Traditionally, there are only three seasons – summer, winter and the rainy season. During rainy season, Chaturmas is observed as a period of mind, body and soul purification.

Whenever there is a change in season, the body needs an adaptation time to change behavior, lifestyle, diet and other daily routine. In our Shastras, this change–over period was designated as a time to purify and detoxify mind, body and soul and eat less carbohydrates cereals and taking a Satvik diet. The Shastras named this term as Nav Ratras.

The two Nav Ratras (Ramnavami Navratras and Dusshehra Navratras), therefore, come at the onset of summer and winter and are the designated nine days for detoxification of mind, body and soul. During this period, a person is supposed to lead a Satvik lifestyle which involves Satvik diet, Satvik behavior and Satvik thoughts. The Satvik diet means eating less, once in a day and avoiding carbohydrate–based cereals. One can eat non–carbohydrate flour – Kuttu ka atta or singhare ka aata etc. which are flower–based and not cereal based.

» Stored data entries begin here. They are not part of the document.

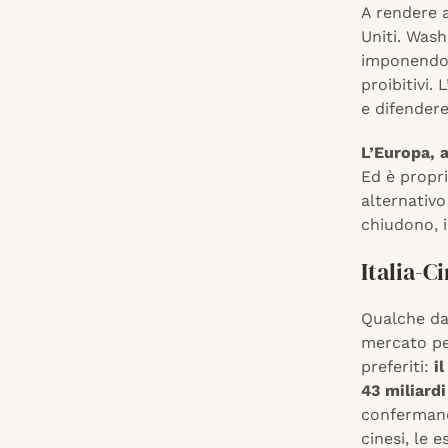
A rendere a
Uniti. Wash
imponendo d
proibitivi.
e difendere
L’Europa, 
Ed è propr
alternativo
chiudono, 
Italia-C
Qualche dat
mercato per
preferiti:
i
43 miliardi
confermando
cinesi, le 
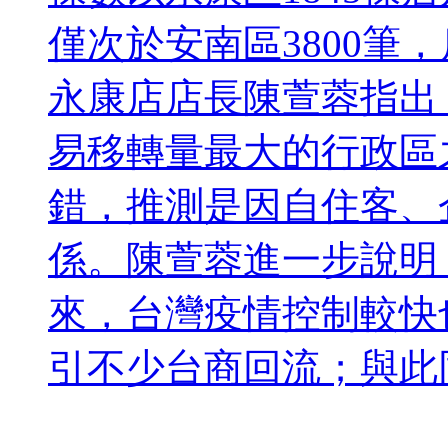
僅次於安南區3800筆
永康店店長陳萱蓉指出
易移轉量最大的行政區
錯，推測是因自住客、
係。陳萱蓉進一步說明
來，台灣疫情控制較快
引不少台商回流；與此同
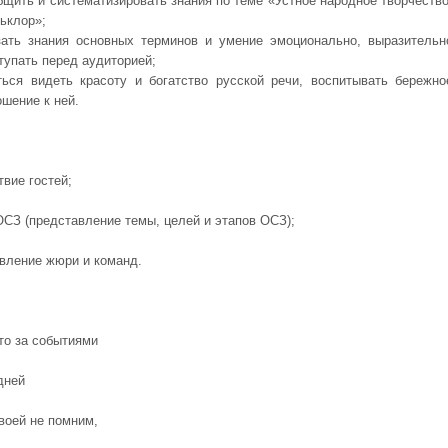
бщить и систематизировать знания по теме «Устное народное творчество
ьклор»;
зать знания основных терминов и умение эмоционально, выразительн
тупать перед аудиторией;
ться видеть красоту и богатство русской речи, воспитывать бережно
ошение к ней.
твие гостей;
 ОСЗ (представление темы, целей и этапов ОСЗ);
авление жюри и команд.
то за событиями
дней
воей не помним,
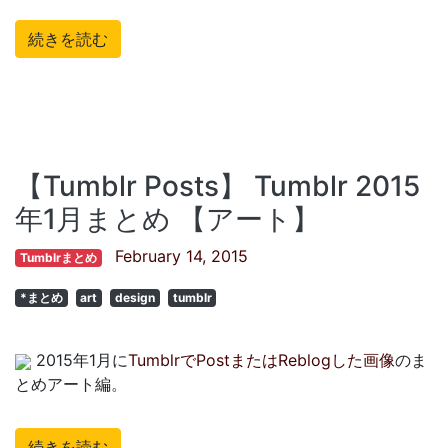
続きを読む
【Tumblr Posts】 Tumblr 2015
年1月まとめ 【アート】
February 14, 2015
Tumblrまとめ
*まとめ
art
design
tumblr
2015年1月に
TumblrでPostまたはReblogした画像
のま
とめアート編。
続きを読む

In Navratra puja, there is a ritual of worshipping wheat grass or barley grass. Wheat and barley grass juice are both known blood detoxifiers and instead of worshipping them, their juice should be consumed every day during Navratras.

Traditionally, Navratras involve pooja of Maa Kaali in the first three days; Maa Lakshmi the next three days and Maa Saraswati in the last three days. Kaali pooja involves restraining the mind from rajsik and tamsik behavior. Lakshmi pooja involves willfully adapting to a Satvik lifestyle including Satvik diet and behavior. Saraswati pooja involves reading and listening to Satvik literature.

The nine days of purification during Navratra are sufficient to build up immunity to cover the next four months. In the rainy season, as the immunity remains low, the entire four months are observed as Chaturmas or the months of purification.